Taeha whispered, barely audible, “Come on… come back…”
“Nine-fifty-seven…” Park Minjae’s voice cracked as he reached the edge.
Then a violent tear of blue light sliced the sandstorm open. Kim Jaeseong’s dimensional split erupted in front of them. He stumbled out first, dragging Choi Yoonsun by the arm.
Kang Jeonhyun burst out of the portal on a sharp wind current he’d created, heading straight for Yoon Taeha. He reached him in an instant, grabbing him and pulling him into his arms almost instinctively, before the man had the chance to react to his return.
With everyone out, the gate collapsed.
01.09.2049 Hanam, Pungsan-dong
Kang Jeonhyun let Yoon Taeha down.

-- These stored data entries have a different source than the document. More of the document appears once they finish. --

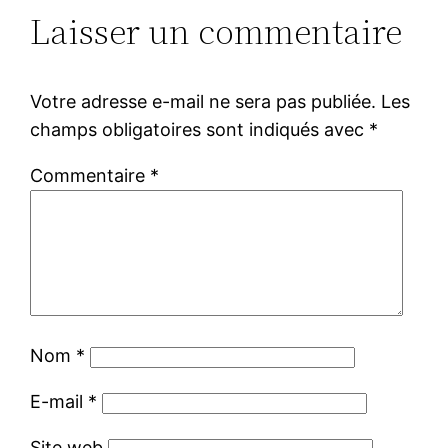
Laisser un commentaire
Votre adresse e-mail ne sera pas publiée.
Les
champs obligatoires sont indiqués avec
*
Commentaire
*
Nom
*
E-mail
*
Site web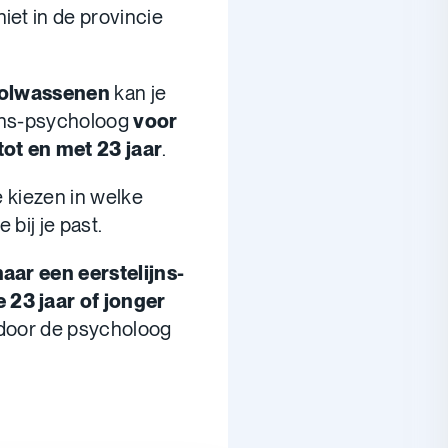
niet in de provincie
volwassenen
kan je
lijns-psycholoog
voor
tot en met 23 jaar
.
e kiezen in welke
bij je past.
naar een eerstelijns-
 23 jaar of jonger
iet door de psycholoog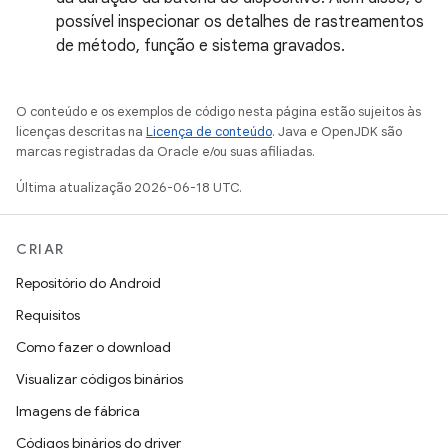
possível inspecionar os detalhes de rastreamentos
de método, função e sistema gravados.
O conteúdo e os exemplos de código nesta página estão sujeitos às
licenças descritas na
Licença de conteúdo
. Java e OpenJDK são
marcas registradas da Oracle e/ou suas afiliadas.
Última atualização 2026-06-18 UTC.
CRIAR
Repositório do Android
Requisitos
Como fazer o download
Visualizar códigos binários
Imagens de fábrica
Códigos binários do driver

Yoon Taeha didn’t look at the Second Lieutenant. Instead, he grabbed his collar, and rather than asking if he was okay, he blurted the first thing that came to his panicked mind.
“You took your sweet time. Did you stop for snacks?”
His hand trembled slightly. His heart pounded. His voice cracked.
A hand landed on his head. Yoon Taeha looked up. For a split second, there was something, an emotion, behind Kang Jeonhyun’s usually unreadable expression, but Yoon Taeha couldn’t tell for sure.
Kang Jeonhyun didn’t push him away. But Kim Jaeseong grabbed Taeha from behind and pulled him into a hug.
“Did you miss me?” he laughed, kissing Taeha’s cheek.
“What took you so long?” Yoon Taeha punched the man’s head despite being much shorter, his strange way of expressing fear and relief tangled together.
Kang Jeonhyun looked down at the hand that had just been patting Yoon Taeha’s red hair seconds earlier.
“I’m sorry, babe. It took us a bit to find the core,” Kim Jaeseong teased.
“Nine minutes and fifty-seven seconds. Not bad,” Choi Yoonsun said proudly, still catching his breath.
“HYUNG, THAT IS NOT ‘NOT BAD!’” Park Minjae barked, slamming a hand onto Yoonsun’s back repeatedly. The twins high-fived, and Lee Hyunwoo looked exactly the same as always.
“All in all, we could say this was a good day,” Kim Jaeseong said, laughing.
“Fuck off,” Yoon Taeha replied, but smiled lightly. The pressure in his chest finally loosened. He looked at Kang Jeonhyun in front of him, their eyes meeting.
Yoon Taeha mouthed, silently: “Welcome back.”